What you produce should be an exact transcription of the data, minus any pictures.

[Stored data entries]
-=-=-=-=-

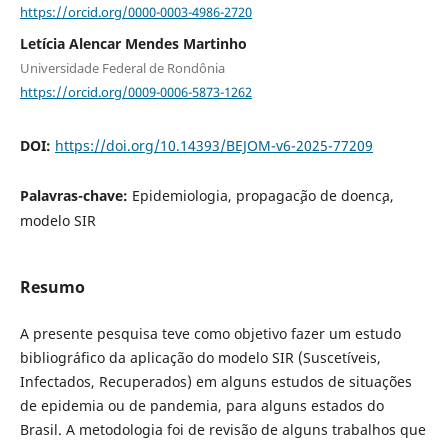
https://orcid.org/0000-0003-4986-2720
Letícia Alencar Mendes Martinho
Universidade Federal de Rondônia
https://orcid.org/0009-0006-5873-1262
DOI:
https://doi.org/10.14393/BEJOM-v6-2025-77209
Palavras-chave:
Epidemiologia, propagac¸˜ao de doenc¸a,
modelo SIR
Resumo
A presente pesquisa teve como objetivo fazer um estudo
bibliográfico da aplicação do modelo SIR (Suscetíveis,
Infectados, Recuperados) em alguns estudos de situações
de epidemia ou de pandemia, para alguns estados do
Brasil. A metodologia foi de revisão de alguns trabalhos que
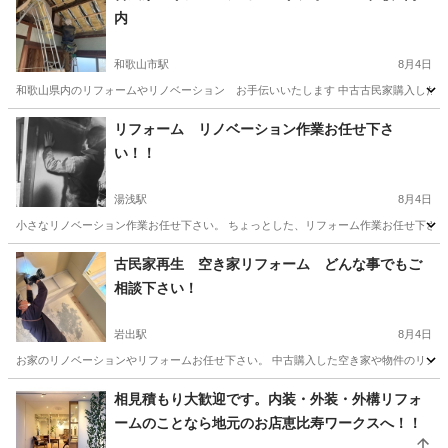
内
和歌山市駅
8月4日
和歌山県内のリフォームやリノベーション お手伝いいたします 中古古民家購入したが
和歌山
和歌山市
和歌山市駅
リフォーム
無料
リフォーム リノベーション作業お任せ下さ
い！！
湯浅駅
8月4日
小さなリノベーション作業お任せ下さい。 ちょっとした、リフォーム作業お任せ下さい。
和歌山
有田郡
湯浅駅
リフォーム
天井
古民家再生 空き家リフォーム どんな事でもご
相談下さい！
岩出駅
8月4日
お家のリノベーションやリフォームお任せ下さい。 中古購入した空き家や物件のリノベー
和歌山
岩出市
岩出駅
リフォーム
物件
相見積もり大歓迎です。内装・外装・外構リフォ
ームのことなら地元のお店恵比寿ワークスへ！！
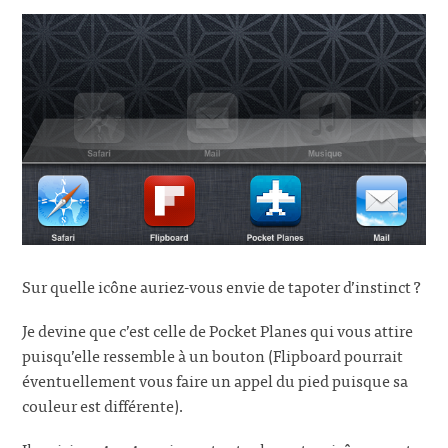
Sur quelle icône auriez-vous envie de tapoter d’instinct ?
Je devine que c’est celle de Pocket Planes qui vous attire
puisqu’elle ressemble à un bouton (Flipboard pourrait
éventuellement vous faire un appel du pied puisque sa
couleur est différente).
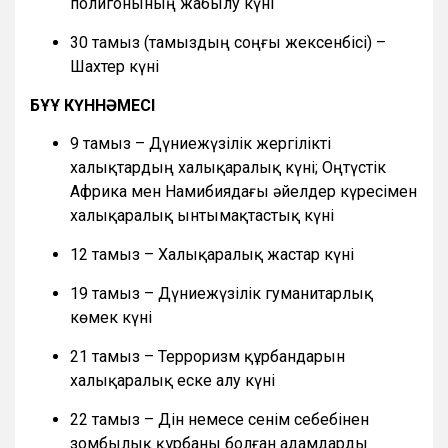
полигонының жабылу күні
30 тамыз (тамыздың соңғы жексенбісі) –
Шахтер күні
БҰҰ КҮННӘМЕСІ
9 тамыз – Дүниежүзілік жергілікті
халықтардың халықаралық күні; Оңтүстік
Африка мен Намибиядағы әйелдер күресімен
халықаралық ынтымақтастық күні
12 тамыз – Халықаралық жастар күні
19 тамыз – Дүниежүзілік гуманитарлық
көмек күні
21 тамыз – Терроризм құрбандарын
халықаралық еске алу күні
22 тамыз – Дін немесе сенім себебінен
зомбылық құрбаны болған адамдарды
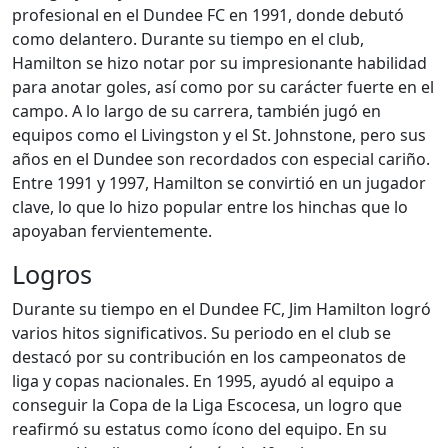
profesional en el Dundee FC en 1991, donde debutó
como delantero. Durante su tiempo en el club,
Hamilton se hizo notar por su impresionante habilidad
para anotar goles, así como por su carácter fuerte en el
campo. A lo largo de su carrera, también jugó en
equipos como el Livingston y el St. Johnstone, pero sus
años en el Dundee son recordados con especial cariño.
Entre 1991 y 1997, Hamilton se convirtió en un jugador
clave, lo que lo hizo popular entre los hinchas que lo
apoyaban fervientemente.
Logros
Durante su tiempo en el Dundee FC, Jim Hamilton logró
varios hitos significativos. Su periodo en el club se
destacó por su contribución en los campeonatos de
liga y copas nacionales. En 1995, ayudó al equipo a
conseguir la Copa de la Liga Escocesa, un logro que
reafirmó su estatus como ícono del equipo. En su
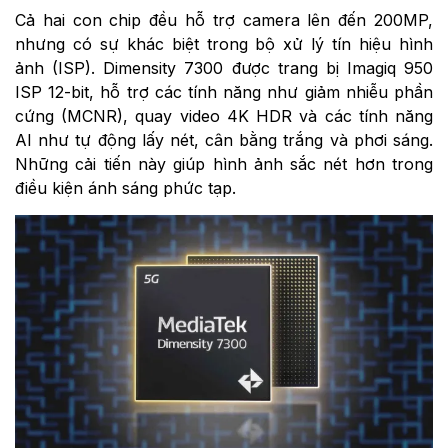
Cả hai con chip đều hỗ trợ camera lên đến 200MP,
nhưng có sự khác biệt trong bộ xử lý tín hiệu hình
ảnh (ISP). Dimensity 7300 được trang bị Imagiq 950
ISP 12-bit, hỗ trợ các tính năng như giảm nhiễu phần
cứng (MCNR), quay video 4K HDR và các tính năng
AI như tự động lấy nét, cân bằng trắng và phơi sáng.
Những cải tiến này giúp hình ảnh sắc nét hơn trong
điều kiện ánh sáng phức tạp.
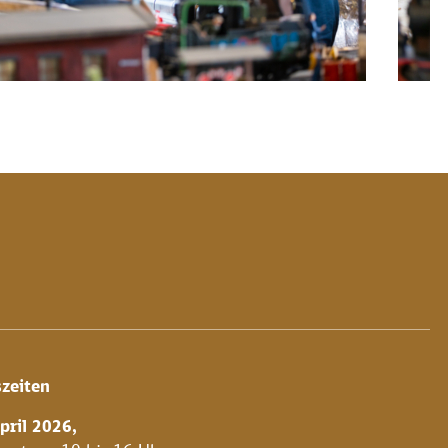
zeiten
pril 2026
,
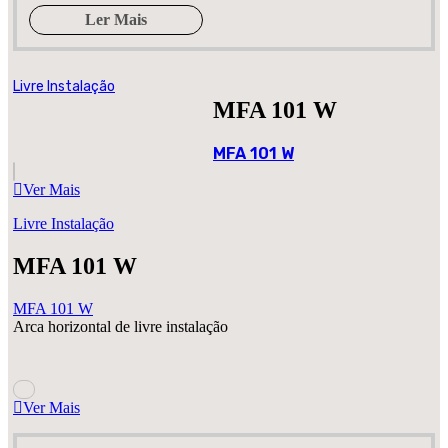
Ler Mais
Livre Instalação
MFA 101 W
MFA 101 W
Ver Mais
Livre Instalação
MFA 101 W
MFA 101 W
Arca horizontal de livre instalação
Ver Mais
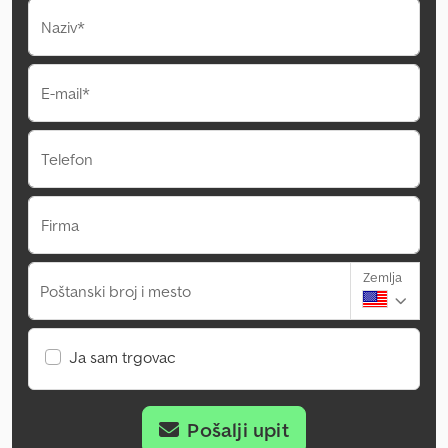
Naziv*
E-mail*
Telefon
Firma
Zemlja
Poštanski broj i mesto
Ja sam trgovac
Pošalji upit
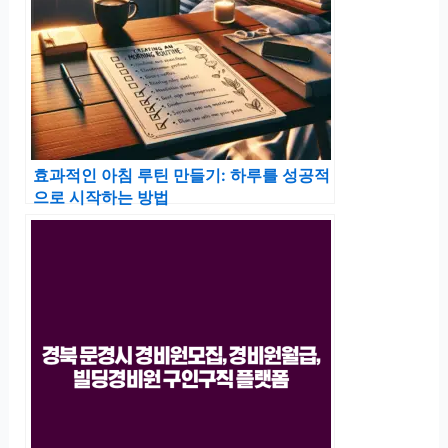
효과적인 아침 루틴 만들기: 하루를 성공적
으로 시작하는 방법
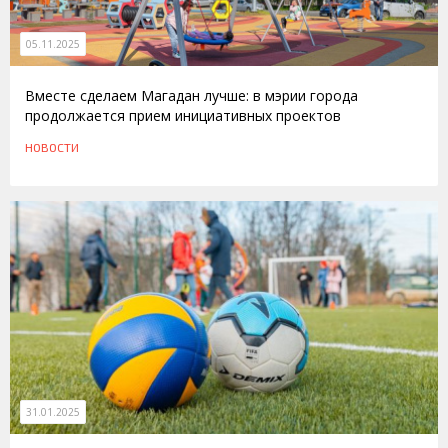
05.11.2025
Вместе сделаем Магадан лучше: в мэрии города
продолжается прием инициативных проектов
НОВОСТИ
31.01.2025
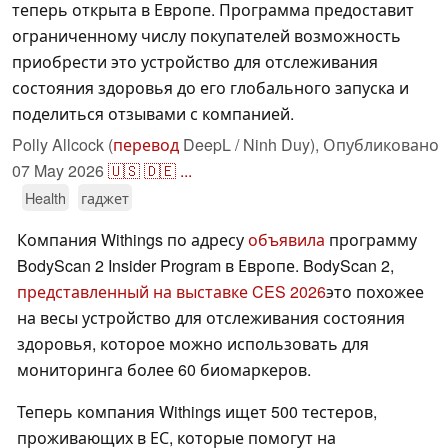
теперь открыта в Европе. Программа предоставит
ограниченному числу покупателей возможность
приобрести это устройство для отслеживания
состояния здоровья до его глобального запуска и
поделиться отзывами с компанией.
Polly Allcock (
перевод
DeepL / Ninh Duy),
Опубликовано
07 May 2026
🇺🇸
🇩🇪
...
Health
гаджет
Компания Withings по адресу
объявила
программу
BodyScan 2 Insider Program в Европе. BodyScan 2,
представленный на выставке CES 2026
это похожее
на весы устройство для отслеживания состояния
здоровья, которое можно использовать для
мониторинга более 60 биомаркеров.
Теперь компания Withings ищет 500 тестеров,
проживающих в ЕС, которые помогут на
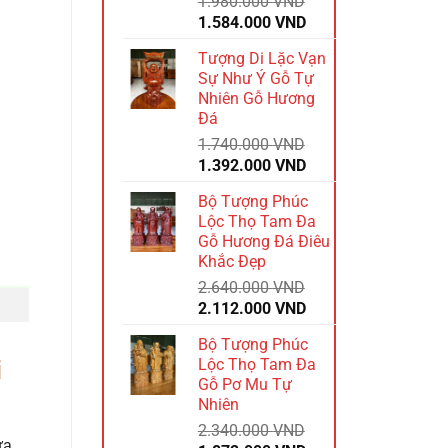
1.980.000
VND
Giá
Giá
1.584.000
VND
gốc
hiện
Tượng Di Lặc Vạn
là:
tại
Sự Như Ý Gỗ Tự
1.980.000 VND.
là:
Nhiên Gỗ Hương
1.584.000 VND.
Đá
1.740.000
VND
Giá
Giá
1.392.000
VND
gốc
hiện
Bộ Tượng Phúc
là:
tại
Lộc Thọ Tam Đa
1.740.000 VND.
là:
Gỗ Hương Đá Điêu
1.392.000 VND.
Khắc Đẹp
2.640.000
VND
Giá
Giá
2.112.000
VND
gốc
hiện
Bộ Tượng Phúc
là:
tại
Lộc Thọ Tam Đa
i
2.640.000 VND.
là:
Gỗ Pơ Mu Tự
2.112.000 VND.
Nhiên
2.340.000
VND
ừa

-=-=-=-=-

### ANSWER TO THIS PROBLEM
https://orcid.org/0000-0003-4986-2720
Letícia Alencar Mendes Martinho
Universidade Federal de Rondônia
https://orcid.org/0009-0006-5873-1262
DOI:
https://doi.org/10.14393/BEJOM-v6-2025-77209
Palavras-chave:
Epidemiologia, propagac¸˜ao de doenc¸a,
modelo SIR
Resumo
A presente pesquisa teve como objetivo fazer um estudo
bibliográfico da aplicação do modelo SIR (Suscetíveis,
Infectados, Recuperados) em alguns estudos de situações
de epidemia ou de pandemia, para alguns estados do
Brasil. A metodologia foi de revisão de alguns trabalhos que
内
和歌山市駅
8月4日
和歌山県内のリフォームやリノベーション お手伝いいたします 中古古民家購入したが
和歌山
和歌山市
和歌山市駅
リフォーム
無料
リフォーム リノベーション作業お任せ下さ
い！！
湯浅駅
8月4日
小さなリノベーション作業お任せ下さい。 ちょっとした、リフォーム作業お任せ下さい。
和歌山
有田郡
湯浅駅
リフォーム
天井
古民家再生 空き家リフォーム どんな事でもご
相談下さい！
岩出駅
8月4日
お家のリノベーションやリフォームお任せ下さい。 中古購入した空き家や物件のリノベー
和歌山
岩出市
岩出駅
リフォーム
物件
相見積もり大歓迎です。内装・外装・外構リフォ
ームのことなら地元のお店恵比寿ワークスへ！！
Sur quelle icône auriez-vous envie de tapoter d’instinct ?
Je devine que c’est celle de Pocket Planes qui vous attire
puisqu’elle ressemble à un bouton (Flipboard pourrait
éventuellement vous faire un appel du pied puisque sa
couleur est différente).
полигонының жабылу күні
30 тамыз (тамыздың соңғы жексенбісі) –
Шахтер күні
БҰҰ КҮННӘМЕСІ
9 тамыз – Дүниежүзілік жергілікті
халықтардың халықаралық күні; Оңтүстік
Африка мен Намибиядағы әйелдер күресімен
халықаралық ынтымақтастық күні
12 тамыз – Халықаралық жастар күні
19 тамыз – Дүниежүзілік гуманитарлық
көмек күні
21 тамыз – Терроризм құрбандарын
халықаралық еске алу күні
22 тамыз – Дін немесе сенім себебінен
зомбылық құрбаны болған адамдарды
profesional en el Dundee FC en 1991, donde debutó
como delantero. Durante su tiempo en el club,
Hamilton se hizo notar por su impresionante habilidad
para anotar goles, así como por su carácter fuerte en el
campo. A lo largo de su carrera, también jugó en
equipos como el Livingston y el St. Johnstone, pero sus
años en el Dundee son recordados con especial cariño.
Entre 1991 y 1997, Hamilton se convirtió en un jugador
clave, lo que lo hizo popular entre los hinchas que lo
apoyaban fervientemente.
Logros
Durante su tiempo en el Dundee FC, Jim Hamilton logró
varios hitos significativos. Su periodo en el club se
destacó por su contribución en los campeonatos de
liga y copas nacionales. En 1995, ayudó al equipo a
conseguir la Copa de la Liga Escocesa, un logro que
reafirmó su estatus como ícono del equipo. En su
Cả hai con chip đều hỗ trợ camera lên đến 200MP,
nhưng có sự khác biệt trong bộ xử lý tín hiệu hình
ảnh (ISP). Dimensity 7300 được trang bị Imagiq 950
ISP 12-bit, hỗ trợ các tính năng như giảm nhiễu phần
cứng (MCNR), quay video 4K HDR và các tính năng
AI như tự động lấy nét, cân bằng trắng và phơi sáng.
Những cải tiến này giúp hình ảnh sắc nét hơn trong
điều kiện ánh sáng phức tạp.
zeiten
pril 2026
,
Ler Mais
Livre Instalação
MFA 101 W
MFA 101 W
Ver Mais
Livre Instalação
MFA 101 W
MFA 101 W
Arca horizontal de livre instalação
Ver Mais
Naziv*
E-mail*
Telefon
Firma
Zemlja
Poštanski broj i mesto
Ja sam trgovac
Pošalji upit
효과적인 아침 루틴 만들기: 하루를 성공적
으로 시작하는 방법
05.11.2025
Вместе сделаем Магадан лучше: в мэрии города
продолжается прием инициативных проектов
НОВОСТИ
31.01.2025
теперь открыта в Европе. Программа предоставит
ограниченному числу покупателей возможность
приобрести это устройство для отслеживания
состояния здоровья до его глобального запуска и
поделиться отзывами с компанией.
Polly Allcock (
перевод
DeepL / Ninh Duy),
Опубликовано
07 May 2026
🇺🇸
🇩🇪
...
Health
гаджет
Компания Withings по адресу
объявила
программу
BodyScan 2 Insider Program в Европе. BodyScan 2,
представленный на выставке CES 2026
это похожее
на весы устройство для отслеживания состояния
здоровья, которое можно использовать для
мониторинга более 60 биомаркеров.
Теперь компания Withings ищет 500 тестеров,
проживающих в ЕС, которые помогут на
1.980.000
VND
Giá
Giá
1.584.000
VND
gốc
hiện
Tượng Di Lặc Vạn
là:
tại
Sự Như Ý Gỗ Tự
1.980.000 VND.
là:
Nhiên Gỗ Hương
1.584.000 VND.
Đá
1.740.000
VND
Giá
Giá
1.392.000
VND
gốc
hiện
Bộ Tượng Phúc
là:
tại
Lộc Thọ Tam Đa
1.740.000 VND.
là:
Gỗ Hương Đá Điêu
1.392.000 VND.
Khắc Đẹp
2.640.000
VND
Giá
Giá
2.112.000
VND
gốc
hiện
Bộ Tượng Phúc
là:
tại
Lộc Thọ Tam Đa
i
2.640.000 VND.
là:
Gỗ Pơ Mu Tự
2.112.000 VND.
Nhiên
2.340.000
VND
ừa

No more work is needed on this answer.